Sadow surged upward, wings of corrupted force flaring as he launched through the rupture, body blurring into the sky.

"Ever heard," his voice echoed back, "that Naga Sadow is also an escape legend?" He vanished.

Slipspace folded again. Offensive Bias manifested above the ruins, lens burning. "Target escaped. Again. This is unacceptable."

Adjutant Resolution rotated beside it. "Then the priority shifts. Determine destination."

Data streamed. Star maps aligned. Probability collapsed into certainty.

"Vector confirmed," Offensive Bias said. "Yavin 4. Not Korriban."
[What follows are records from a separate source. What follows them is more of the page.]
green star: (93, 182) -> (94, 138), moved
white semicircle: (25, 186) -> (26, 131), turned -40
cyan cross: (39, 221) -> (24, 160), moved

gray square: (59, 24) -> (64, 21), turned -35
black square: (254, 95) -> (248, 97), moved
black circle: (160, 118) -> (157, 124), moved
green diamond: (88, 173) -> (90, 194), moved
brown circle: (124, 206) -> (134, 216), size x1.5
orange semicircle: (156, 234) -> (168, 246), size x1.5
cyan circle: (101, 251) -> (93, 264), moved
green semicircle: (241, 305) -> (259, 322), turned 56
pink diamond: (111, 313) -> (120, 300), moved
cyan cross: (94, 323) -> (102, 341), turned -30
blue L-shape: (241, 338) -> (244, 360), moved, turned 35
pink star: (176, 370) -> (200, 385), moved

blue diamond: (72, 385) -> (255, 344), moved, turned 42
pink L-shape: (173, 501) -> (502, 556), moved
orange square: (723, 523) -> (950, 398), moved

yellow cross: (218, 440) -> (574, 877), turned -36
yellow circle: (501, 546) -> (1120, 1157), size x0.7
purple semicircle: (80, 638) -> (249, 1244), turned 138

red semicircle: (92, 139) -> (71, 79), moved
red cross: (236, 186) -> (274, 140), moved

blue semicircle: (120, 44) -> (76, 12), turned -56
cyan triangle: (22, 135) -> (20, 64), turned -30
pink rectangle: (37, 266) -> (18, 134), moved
A second alert rippled through its lattice.

"Additional detection," Adjutant Resolution added. "Queen Morgan present on Korriban."

A hologram unfolded in midair. Morgan le Fay stood amid the red sands, cloak unmoving, posture relaxed in a way that implied absolute confidence.

Offensive Bias spoke without delay. "Queen Morgan. The entity designated Naga Sadow has altered trajectory. He is no longer approaching Korriban. He has redirected toward Yavin 4 at high velocity."

Note: the rest is the same chapter on: Phantom Menace Arc 099 : Finale of the phantom menace part 2. Now on to the main story again.

Yavin 4.

The jungle breathed. Thick, ancient, heavy with moisture and the weight of forgotten rites. Stone temples rose between the trees like broken teeth, vines crawling over carvings that remembered Sith prayers older than Republic law.

Morgan le Fay sat on a flat slab of moss-covered stone, one leg crossed over the other, chin resting on her knuckles. Pink sigils pulsed faintly along her cloak.

XoXaan paced nearby in her newly prepared clone body, boots crunching softly against leaf and stone. Her fingers flexed, tension leaking through every movement. "This is a terrible idea," she said flatly. "You should have brought the Sith'ari. You should not face Naga Sadow alone."

Morgan didn't look at her. Her eyes stayed on the temple ahead, unreadable. "Dead people," she said calmly, "should stay dead forever."

XoXaan stopped pacing. "That 'dead person' once ruled an empire that burned stars."